# Poorboys Black Hole or Classic Autoglym Super Resin Polish SRP?



## p1tse (Feb 4, 2007)

Poorboys Black Hole or Classic Autoglym Super Resin Polish SRP?

pro's and con's of both?

i know both can be used by hand or machine polisher.

any difference between the two in finish, use etc.?


----------



## pdv40 (Sep 11, 2008)

Surely you use one over the top of the other?


----------



## Spy (Jun 2, 2009)

I am no expert but I believe that SRP is more of a polish (that is it has more cut to it) whereas the PB Blackhole is more of a glaze with a slight cut to it.

Given this, you can apply SRP, then Blackhole and then your choice of wax/sealant :thumb:


----------



## p1tse (Feb 4, 2007)

i think i have read SRP is more abbrasive, but both are still filling type finish

don't think either has enough cut/ abbrasive to remove swirls, so read they were similar


----------



## PaulN (Jan 17, 2008)

SRP is an AIO which will last longer with a LSP.

Black hole is a Glaze which must have a LSP.

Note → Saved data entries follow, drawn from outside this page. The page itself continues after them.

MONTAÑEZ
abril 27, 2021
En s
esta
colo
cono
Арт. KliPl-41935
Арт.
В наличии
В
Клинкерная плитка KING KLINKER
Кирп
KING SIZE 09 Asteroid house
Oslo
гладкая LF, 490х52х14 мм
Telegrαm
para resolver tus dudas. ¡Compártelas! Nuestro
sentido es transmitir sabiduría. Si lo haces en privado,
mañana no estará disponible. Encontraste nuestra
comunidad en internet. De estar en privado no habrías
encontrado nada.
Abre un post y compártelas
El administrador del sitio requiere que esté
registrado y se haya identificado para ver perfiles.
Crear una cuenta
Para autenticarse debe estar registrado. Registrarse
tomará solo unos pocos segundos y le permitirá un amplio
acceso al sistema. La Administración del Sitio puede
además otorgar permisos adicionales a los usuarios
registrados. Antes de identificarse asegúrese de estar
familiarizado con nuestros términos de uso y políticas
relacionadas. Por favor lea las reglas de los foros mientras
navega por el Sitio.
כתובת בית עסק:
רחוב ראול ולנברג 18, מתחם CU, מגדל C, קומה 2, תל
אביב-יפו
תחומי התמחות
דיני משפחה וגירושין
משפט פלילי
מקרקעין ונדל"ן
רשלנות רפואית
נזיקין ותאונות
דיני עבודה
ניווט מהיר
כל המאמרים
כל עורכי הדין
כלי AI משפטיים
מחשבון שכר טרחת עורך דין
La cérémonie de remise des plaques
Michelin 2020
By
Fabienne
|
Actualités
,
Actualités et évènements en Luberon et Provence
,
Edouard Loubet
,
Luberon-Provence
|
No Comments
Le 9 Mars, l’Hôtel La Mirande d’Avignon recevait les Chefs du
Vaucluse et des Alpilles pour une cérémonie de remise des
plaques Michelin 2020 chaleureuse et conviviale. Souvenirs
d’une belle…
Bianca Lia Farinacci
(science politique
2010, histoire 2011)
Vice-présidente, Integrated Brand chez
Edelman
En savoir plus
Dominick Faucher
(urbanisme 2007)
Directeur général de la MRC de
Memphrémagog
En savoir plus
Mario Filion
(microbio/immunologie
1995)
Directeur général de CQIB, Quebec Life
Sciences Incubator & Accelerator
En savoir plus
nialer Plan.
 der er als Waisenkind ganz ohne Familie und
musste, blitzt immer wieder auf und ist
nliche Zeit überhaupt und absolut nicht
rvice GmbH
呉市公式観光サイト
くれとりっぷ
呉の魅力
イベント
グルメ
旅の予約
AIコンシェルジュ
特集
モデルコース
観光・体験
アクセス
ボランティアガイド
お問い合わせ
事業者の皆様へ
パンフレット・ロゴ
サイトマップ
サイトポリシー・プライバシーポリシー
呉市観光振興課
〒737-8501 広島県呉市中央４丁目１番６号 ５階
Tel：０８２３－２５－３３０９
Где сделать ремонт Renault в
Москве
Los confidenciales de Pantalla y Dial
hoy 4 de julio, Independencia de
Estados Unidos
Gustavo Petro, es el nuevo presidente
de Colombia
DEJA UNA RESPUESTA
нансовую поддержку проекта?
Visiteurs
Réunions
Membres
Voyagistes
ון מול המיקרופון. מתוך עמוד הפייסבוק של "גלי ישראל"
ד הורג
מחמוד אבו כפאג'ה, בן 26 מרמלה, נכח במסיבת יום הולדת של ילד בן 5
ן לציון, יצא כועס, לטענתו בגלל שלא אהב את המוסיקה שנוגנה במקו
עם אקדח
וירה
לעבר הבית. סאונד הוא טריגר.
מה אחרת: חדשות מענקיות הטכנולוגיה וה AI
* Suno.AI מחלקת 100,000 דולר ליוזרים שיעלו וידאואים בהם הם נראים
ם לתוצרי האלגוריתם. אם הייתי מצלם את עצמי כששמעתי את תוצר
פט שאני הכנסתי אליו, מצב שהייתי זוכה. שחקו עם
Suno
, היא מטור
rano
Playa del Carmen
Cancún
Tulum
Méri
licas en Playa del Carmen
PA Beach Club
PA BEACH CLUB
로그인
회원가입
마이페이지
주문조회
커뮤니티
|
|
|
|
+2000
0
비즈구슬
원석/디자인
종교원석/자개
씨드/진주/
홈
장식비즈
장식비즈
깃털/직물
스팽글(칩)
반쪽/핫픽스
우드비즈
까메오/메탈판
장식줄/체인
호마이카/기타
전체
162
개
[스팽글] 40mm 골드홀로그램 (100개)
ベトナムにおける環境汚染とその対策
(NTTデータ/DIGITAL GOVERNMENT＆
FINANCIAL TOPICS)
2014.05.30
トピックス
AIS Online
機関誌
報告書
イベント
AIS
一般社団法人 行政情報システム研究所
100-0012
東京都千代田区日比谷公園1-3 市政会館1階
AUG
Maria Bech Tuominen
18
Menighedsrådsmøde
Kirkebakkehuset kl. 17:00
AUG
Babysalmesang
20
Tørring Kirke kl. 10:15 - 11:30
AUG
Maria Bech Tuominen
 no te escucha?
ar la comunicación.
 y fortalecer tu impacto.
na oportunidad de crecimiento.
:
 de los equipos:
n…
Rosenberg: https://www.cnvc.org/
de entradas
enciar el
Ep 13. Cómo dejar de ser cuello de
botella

Both Fill little to no cut.

Cheers

PaulN


----------



## Spy (Jun 2, 2009)

PaulN said:


> SRP is an AIO which will last longer with a LSP.
> 
> Black hole is a Glaze which must have a LSP.
> 
> ...


Paul, which products have more cut to them for removing swirls etc and can be applied by hand ?


----------



## PaulN (Jan 17, 2008)

I have found and this is only my view the best thing to remove swirls properly is by using Menzerna Machine polishes by hand. Intensive Polish 3.02 then Final Finish 85RD with hard work and time will correct nearly as well as by machine!

I really wouldn't want to try and do a hole car though. But if you must do a panel a time.

Cheers

PaulN


----------



## VIPER (May 30, 2007)

Black Hole has no cut and is 100% non abrasive. By hand it's cleaners are more or less non active and as such you can intermingle layers of it between layers of LSP without removing the underlying layer. This is why it's a great product as if you pick up the odd light scratch or swirl and don't want to be getting the machine out to remove for a while, you can get a layer of BH on to hide it without having to strip off any existing wax/sealant you have on the car.

By machine BH's surface cleansers are much more activated, and together with the action of the pad will perform some 'chemical correction'.

SRP on the other hand does have light abrasives in it (again more active by machine than hand), but it's cleaners will still function by hand meaning that unlike the BH, if you were to attempt to correct a light swirl as I mentioned above, you would also remove any LSP that was there.

Horses for courses really, and they aren't products that should be directly compared in a 'which one should I get' way - one's a non abrasive glaze and one's a lightly abrasive AIO :thumb:


----------



## p1tse (Feb 4, 2007)

thanks

to be honest i will go over the car with Menz final finish with g220.
i usally wax the car after each wash anyway.

looking for something, which fills a little, hence the choice.
also something where i can use by hand to polish/glaze to get a deeper finish.

so the SRP is a little abbrasive and will take LSP off, but as i will wax not too much of an issue. 

what do you mean by cleaner? is this when it takes LSP off?
also AIO, i assume all in one? is that, clean (remove LSP), polish (light abbrasive) and fill?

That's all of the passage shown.